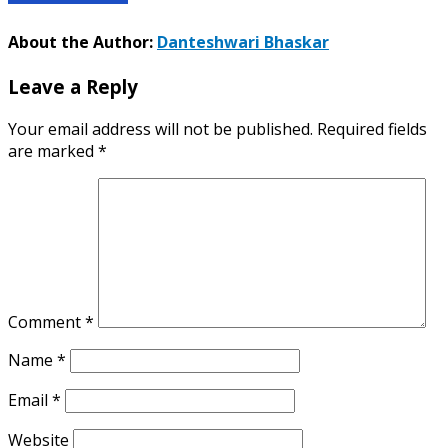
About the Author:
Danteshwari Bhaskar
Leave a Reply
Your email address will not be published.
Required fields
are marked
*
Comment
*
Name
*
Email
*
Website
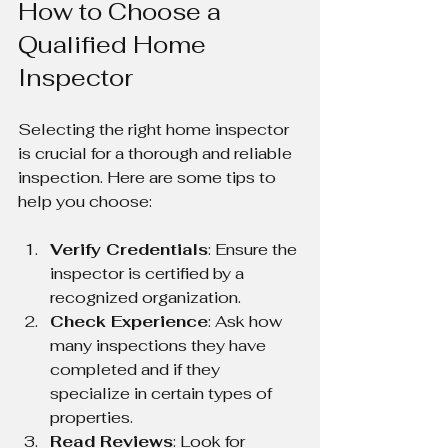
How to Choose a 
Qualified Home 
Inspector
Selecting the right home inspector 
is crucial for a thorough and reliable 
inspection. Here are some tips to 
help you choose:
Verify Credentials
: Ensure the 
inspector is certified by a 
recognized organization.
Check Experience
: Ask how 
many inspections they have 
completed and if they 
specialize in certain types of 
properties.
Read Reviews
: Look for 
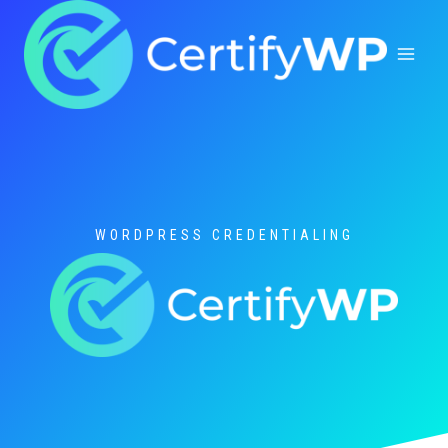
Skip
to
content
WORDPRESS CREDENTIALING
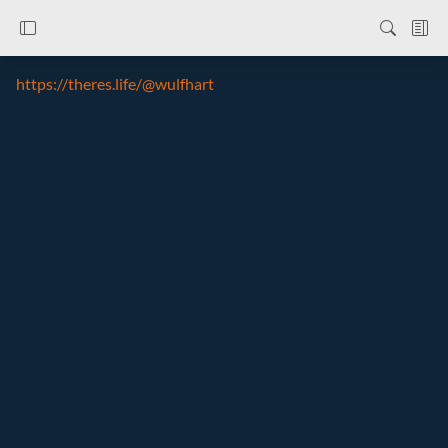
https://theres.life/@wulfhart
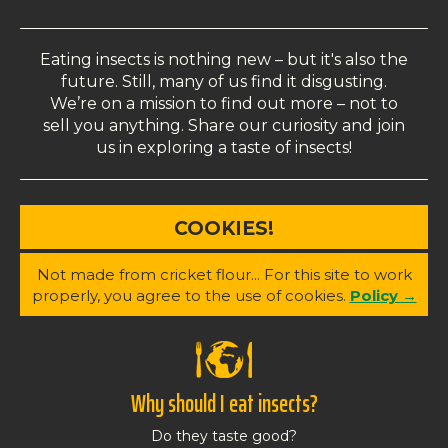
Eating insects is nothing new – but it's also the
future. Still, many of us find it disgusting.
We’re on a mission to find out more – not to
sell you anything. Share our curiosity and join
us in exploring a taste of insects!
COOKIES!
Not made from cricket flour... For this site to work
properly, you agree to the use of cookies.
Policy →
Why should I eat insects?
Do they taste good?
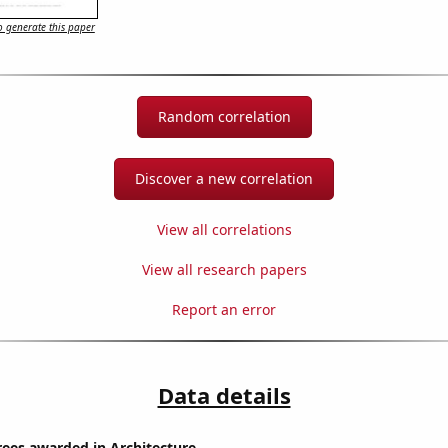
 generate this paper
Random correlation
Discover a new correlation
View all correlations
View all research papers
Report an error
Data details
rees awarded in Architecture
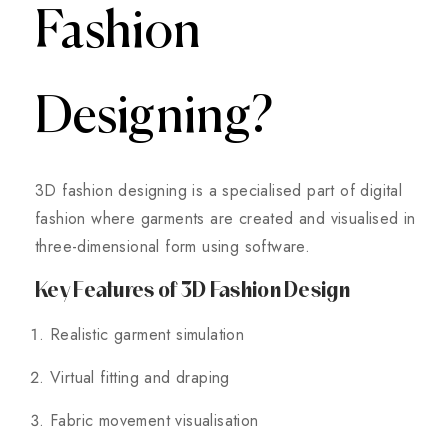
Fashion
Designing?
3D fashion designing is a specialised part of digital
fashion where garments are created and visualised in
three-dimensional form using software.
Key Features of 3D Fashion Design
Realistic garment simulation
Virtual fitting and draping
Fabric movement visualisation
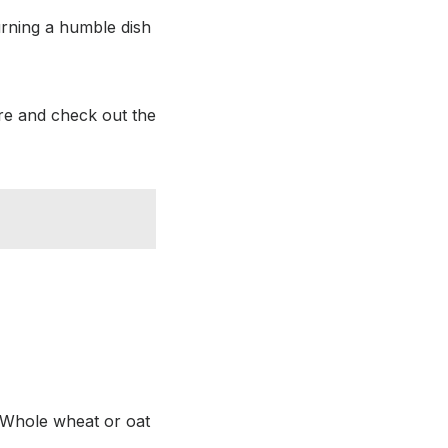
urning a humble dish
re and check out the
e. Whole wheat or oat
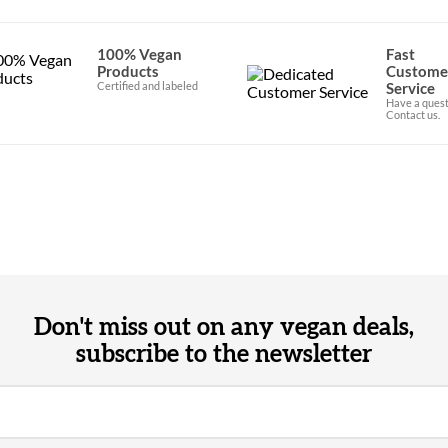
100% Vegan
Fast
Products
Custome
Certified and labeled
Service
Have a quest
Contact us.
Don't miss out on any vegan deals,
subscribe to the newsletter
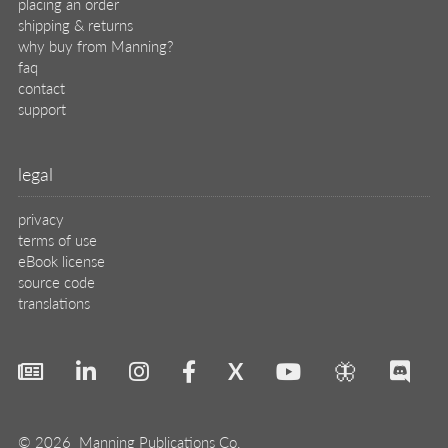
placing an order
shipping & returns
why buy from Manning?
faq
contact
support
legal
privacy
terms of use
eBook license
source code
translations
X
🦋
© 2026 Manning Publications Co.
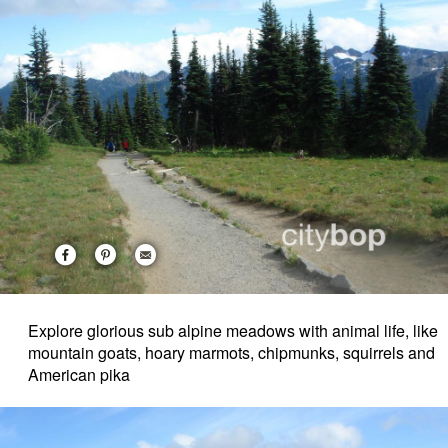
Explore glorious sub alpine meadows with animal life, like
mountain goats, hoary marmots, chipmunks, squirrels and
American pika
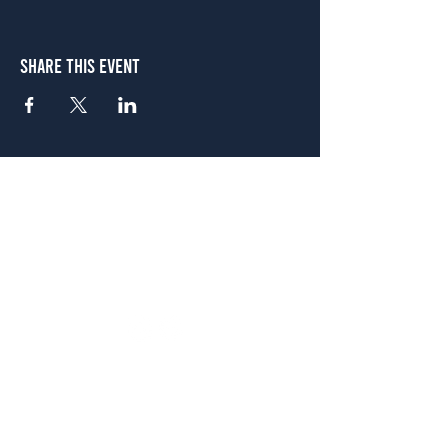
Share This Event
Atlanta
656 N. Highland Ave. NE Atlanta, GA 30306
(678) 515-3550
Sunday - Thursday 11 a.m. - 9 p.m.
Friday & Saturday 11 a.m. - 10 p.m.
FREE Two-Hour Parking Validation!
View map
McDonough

▶ [Your goal] Write out each record exactly as shown, but not its pictures.

▶ [Reply]
About the Author:
Danteshwari Bhaskar
Leave a Reply
Your email address will not be published.
Required fields
are marked
*
Comment
*
Name
*
Email
*
Website
How to Choose a 
Qualified Home 
Inspector
Selecting the right home inspector 
is crucial for a thorough and reliable 
inspection. Here are some tips to 
help you choose:
Verify Credentials
: Ensure the 
inspector is certified by a 
recognized organization.
Check Experience
: Ask how 
many inspections they have 
completed and if they 
specialize in certain types of 
properties.
Read Reviews
: Look for 
Skip
to
content
WORDPRESS CREDENTIALING
https://theres.life/@wulfhart
Eating insects is nothing new – but it's also the
future. Still, many of us find it disgusting.
We’re on a mission to find out more – not to
sell you anything. Share our curiosity and join
us in exploring a taste of insects!
COOKIES!
Not made from cricket flour... For this site to work
properly, you agree to the use of cookies.
Policy →
Why should I eat insects?
Do they taste good?
 generate this paper
Random correlation
Discover a new correlation
View all correlations
View all research papers
Report an error
Data details
rees awarded in Architecture
Fashion
Designing?
3D fashion designing is a specialised part of digital
fashion where garments are created and visualised in
three-dimensional form using software.
Key Features of 3D Fashion Design
Realistic garment simulation
Virtual fitting and draping
Fabric movement visualisation
urning a humble dish
re and check out the
e. Whole wheat or oat
100% Vegan
Fast
Products
Custome
Certified and labeled
Service
Have a quest
Contact us.
Don't miss out on any vegan deals,
subscribe to the newsletter
placing an order
shipping & returns
why buy from Manning?
faq
contact
support
legal
privacy
terms of use
eBook license
source code
translations
X
🦋
© 2026 Manning Publications Co.
Explore glorious sub alpine meadows with animal life, like
mountain goats, hoary marmots, chipmunks, squirrels and
American pika
Share This Event
Atlanta
656 N. Highland Ave. NE Atlanta, GA 30306
(678) 515-3550
Sunday - Thursday 11 a.m. - 9 p.m.
Friday & Saturday 11 a.m. - 10 p.m.
FREE Two-Hour Parking Validation!
View map
McDonough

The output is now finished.